Sunday, 13 June 2010

Surviving the Cobbles - Part 2


Race day, when it arrived was quite a straight forward matter, to the point that I wondered what all the fuss had been about! After we boarded the bus at around 3.30am and our bikes were carefully placed in the trailer we made our way to Bohain-en-Vermandois.

The race HQ was a sports hall in a back street of an unassuming small town. Strangely enough there was no fanfare at all - no banner about the event in the street, no P.A announcements, no music. Just a few volunteers doing the sign-on and handing us route cards, with others serving the teas. It was more like a village scout hut - albeit a rather large one. I had to be shown where the ride actually started. There were no signs!

Jo and I started the ride to minimal ceremony, apart from a couple of photos with a friend of hers. Once on the road, it was a case of just following the painted yellow signs on the ground. In general they were easy to follow, although in some cases the paint had faded and on a couple of occasions we missed the turning. Thankfully other riders around shouted to us if we were going the wrong way.The sight of paintings of people's names on the road showed that we weren't too far off course. It was great to ride the same roads that had been graced by the likes of Thor Hushovd, Tom Boonen, Fabian Cancellara etc. OK so, our exploits were not being televised and there were only a handful of folks cheering us on in the streets, but I still got a sense of doing something historic.

Within 10 miles we were on the first cobbled section at Troisvilles. I immediately concentrated myself on the experience ahead, and reminded myself of what everyone had said. Attack the cobbles in the big ring and ride as hard and as fast as you can. Stay on the apex of the road rather than on the side. Hold the tops of the handlebars lightly. That seemed to work, and my first experience of Roubaix cobbles didn't seem so bad. There were a couple of dicey moments I had to deal with. Firstly, as the bike jolted around all along the cobbles I heard a sharp noise on the bike as something appeared to have hit the frame and dropped on the ground. I shrieked, thinking it was my mobile phone that had dropped out of my pocket! In fact it was the lamp cover on my rear bike light that had fallen off. I wasn't going to bother picking that up, so I just continued.
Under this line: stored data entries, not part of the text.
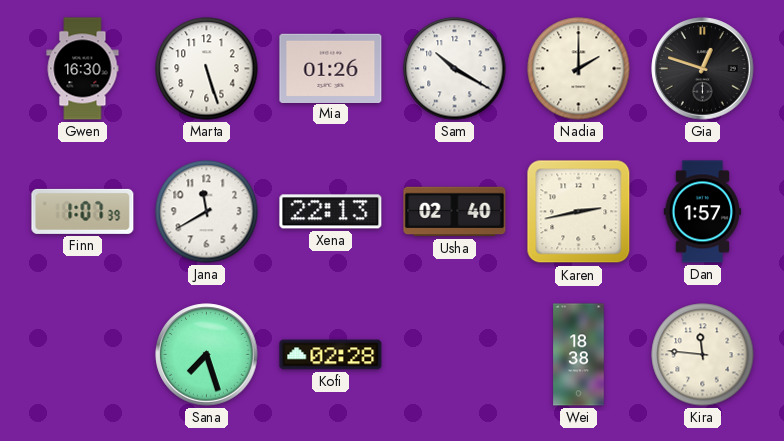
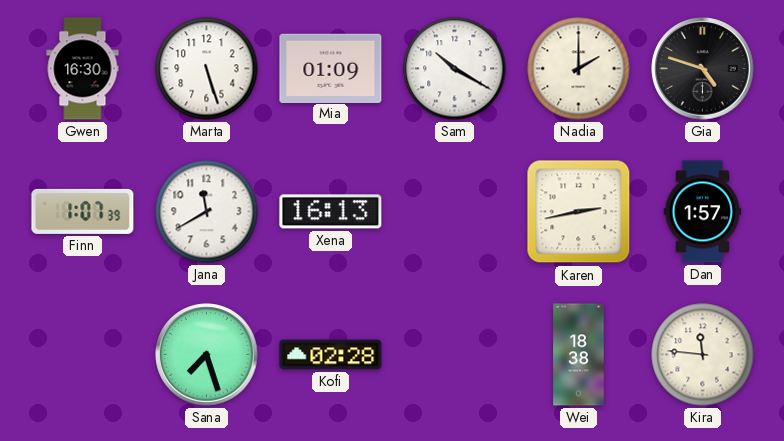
Mia: 01:26 -> 01:09
Gia: 12:48 -> 4:48
Xena: 22:13 -> 16:13
Usha: 02:40 -> none
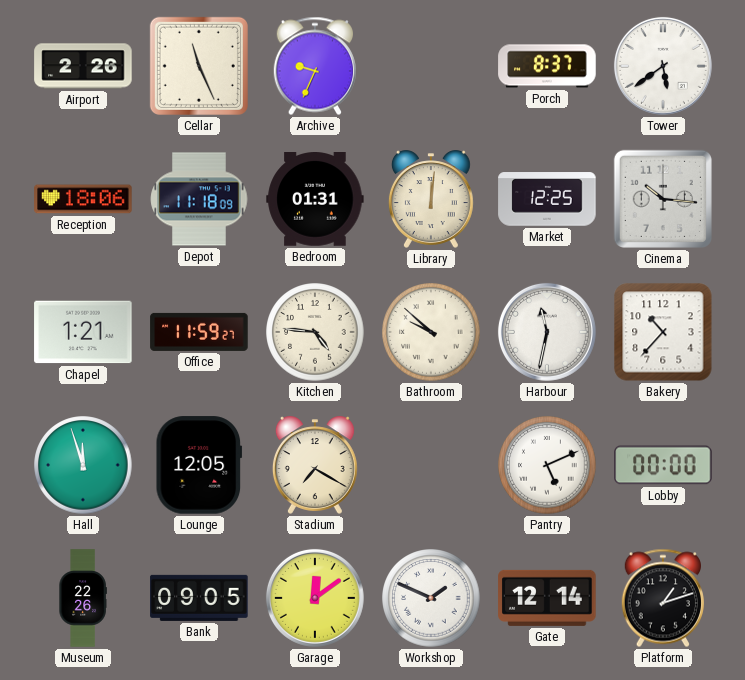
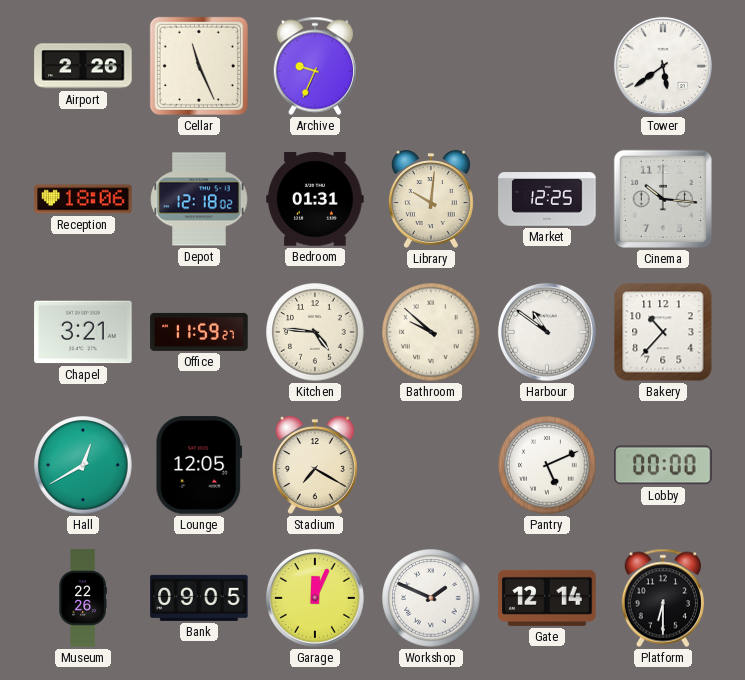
Porch: 8:37 -> none
Depot: 11:18 -> 12:18
Library: 12:01 -> 10:01
Chapel: 1:21 -> 3:21
Harbour: 11:32 -> 10:51
Hall: 11:57 -> 12:40
Garage: 12:09 -> 12:04
Platform: 1:12 -> 6:30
Suddenly the road went downhill and I had to come to a dead stop to cross a main road before continuing to the next cobbled stretch. Having to brake suddenly led to alot of jarring in my head and neck. There was also a sharp right hand turn that I almost missed and had to swerve round very quickly. I didn't have full control of the bike at that point and almost rode into the ditch! Luckily there weren't many people around. But I survived all of this, and felt that as I hadn't come a cropper over this first 2km stretch I could immediately declare that a success!
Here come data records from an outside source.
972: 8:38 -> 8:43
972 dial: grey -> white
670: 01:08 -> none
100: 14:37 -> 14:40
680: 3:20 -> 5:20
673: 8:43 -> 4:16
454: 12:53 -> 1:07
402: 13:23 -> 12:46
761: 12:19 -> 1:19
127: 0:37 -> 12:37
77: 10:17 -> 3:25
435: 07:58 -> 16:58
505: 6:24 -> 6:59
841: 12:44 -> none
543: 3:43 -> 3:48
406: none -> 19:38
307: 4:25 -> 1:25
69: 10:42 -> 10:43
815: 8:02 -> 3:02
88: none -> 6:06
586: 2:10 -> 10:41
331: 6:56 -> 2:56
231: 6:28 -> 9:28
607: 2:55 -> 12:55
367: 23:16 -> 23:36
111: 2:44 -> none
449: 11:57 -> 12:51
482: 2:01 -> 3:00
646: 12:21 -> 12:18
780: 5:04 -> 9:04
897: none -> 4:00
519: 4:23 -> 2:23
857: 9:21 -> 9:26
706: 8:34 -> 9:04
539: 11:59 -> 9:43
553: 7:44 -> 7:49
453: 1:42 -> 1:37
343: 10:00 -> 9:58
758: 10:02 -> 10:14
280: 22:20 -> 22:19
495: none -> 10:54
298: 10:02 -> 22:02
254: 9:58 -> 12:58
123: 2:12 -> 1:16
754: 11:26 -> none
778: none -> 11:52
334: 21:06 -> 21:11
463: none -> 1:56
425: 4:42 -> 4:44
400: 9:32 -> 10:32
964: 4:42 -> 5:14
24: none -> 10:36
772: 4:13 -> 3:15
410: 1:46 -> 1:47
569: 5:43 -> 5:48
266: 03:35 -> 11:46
The next few stretches were quite similar, except that there was one section at Quievy that was almost 4km long. The terrain was not nominally challenging. It was just gently rolling, but when you have to do that over bumpy roads littered with large erratic stones thrown together with a bit of cement, it aint that easy. I found that I was quite out of breath when riding over these sections. It was partly due to the physically demanding situation, and also a certain nervousness that I hadn't quite overcome. I did my best to stay relaxed by letting my jaw hang open so as to keep my faced relaxed, and also to keep my wrists limp.
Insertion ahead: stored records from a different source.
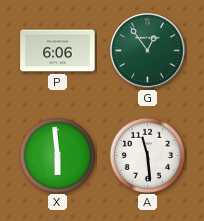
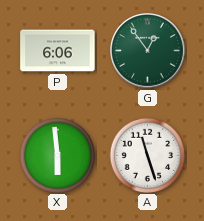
A: 11:29 -> 11:27
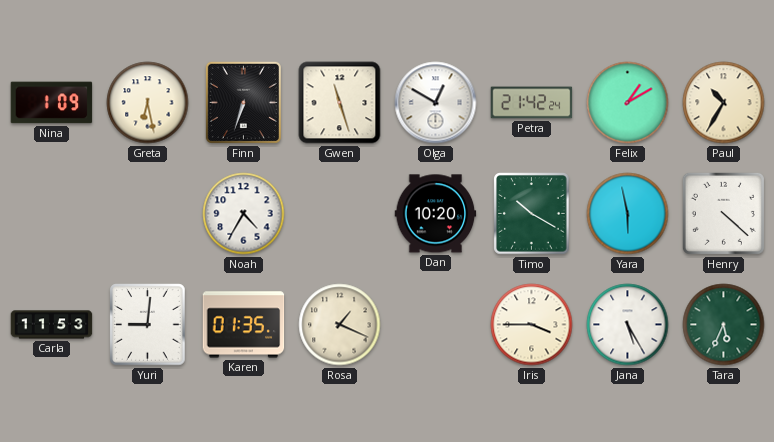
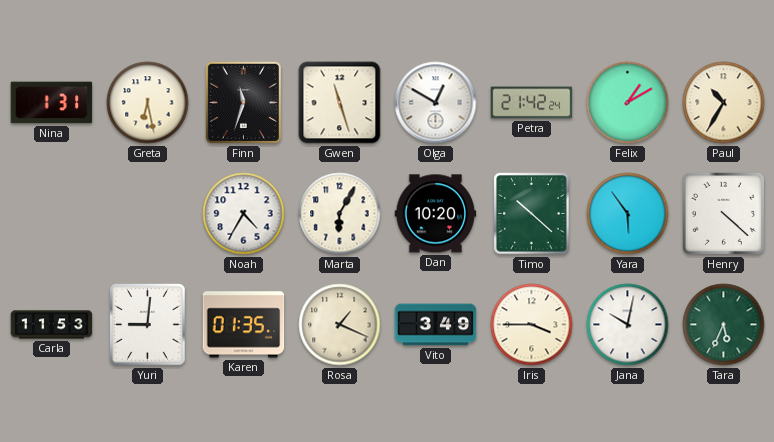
Nina: 1:09 -> 1:31
Finn: 6:33 -> 11:33
Marta: none -> 6:05
Timo: 10:20 -> 10:22
Yara: 5:58 -> 5:54
Vito: none -> 3:49
Jana: 5:25 -> 10:02
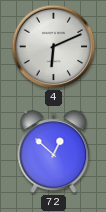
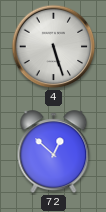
4: 6:11 -> 5:27
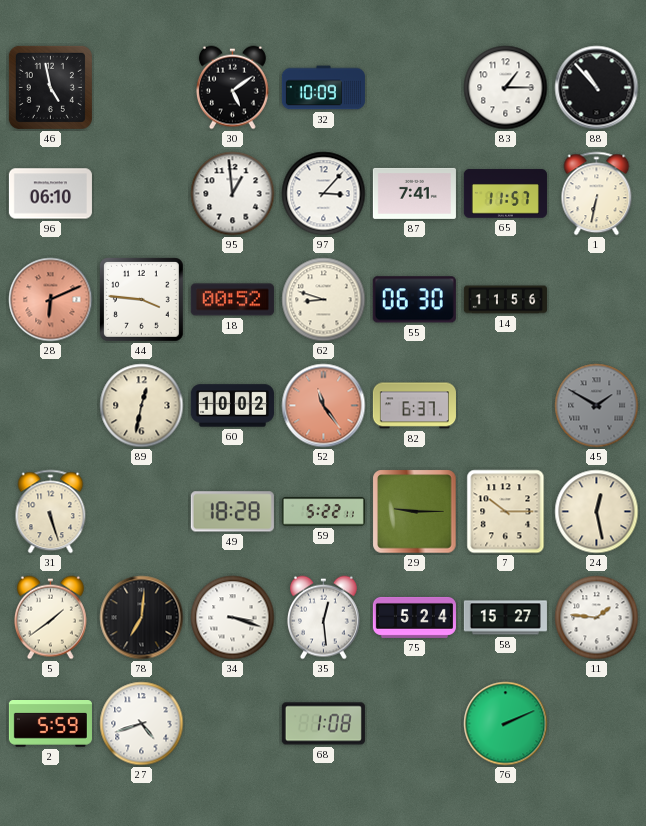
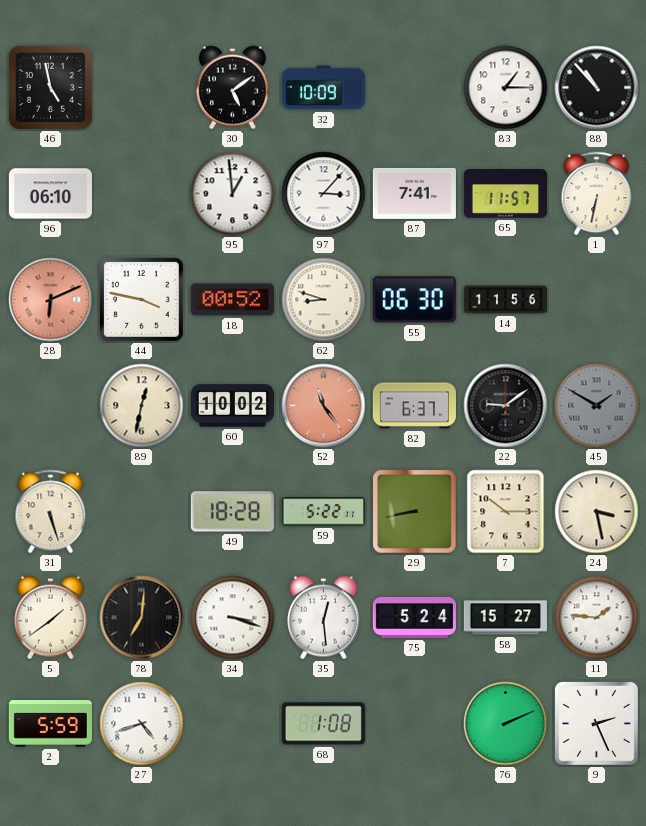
44: 3:46 -> 3:47
22: none -> 9:09
29: 9:15 -> 8:43
24: 12:28 -> 3:28
9: none -> 2:26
Riding over the cobbles definitely jiggles you about. It's not just a jostling bike that you have to deal with, but anything and everything that's slightly loose on your body. I could feel all those loose bits of flab on my dinner lady arms, and my flaccid calf muscles. I was just glad that I had no loose teeth and was wearing a firm bra! It still didn't stop my internal organs shaking. There was something in my chest that was suffering a bit at first, and I was worried I might end up with internal bruising!

In spite of all these thoughts I pressed on and was still intent on enjoying myself, and admiring the views over northern France in the early morning sunshine.

Very soon we were at the first check point/feed station at Solesmes. There wasn't the bun-fight that you sometimes get at popular cyclosportives, so it was very easy to access to the copious amounts of sandwiches, cakes, biscuits, fruits and other refreshments. As we were in the playground of a sports centre there was lots of space to hang around and chat to other people as they arrived. I bumped into John from London Cyclesport at this station, who was in good spirits and really enjoying himself on his bling bike with the electric gears. I didn't have electric gears but I was quite happy with the wheels he'd lent me for the ride. They were bearing up very well!

During that time I began to realise just how many people from Britain were at the event. I saw jerseys from London Phoenix, Kingston Wheelers, Manchester Wheelers and various other cycling clubs. This event is definitely popular with Brits. Given the various languages I heard - German, Dutch, Italian, Spanish it was also popular with people from other countries too!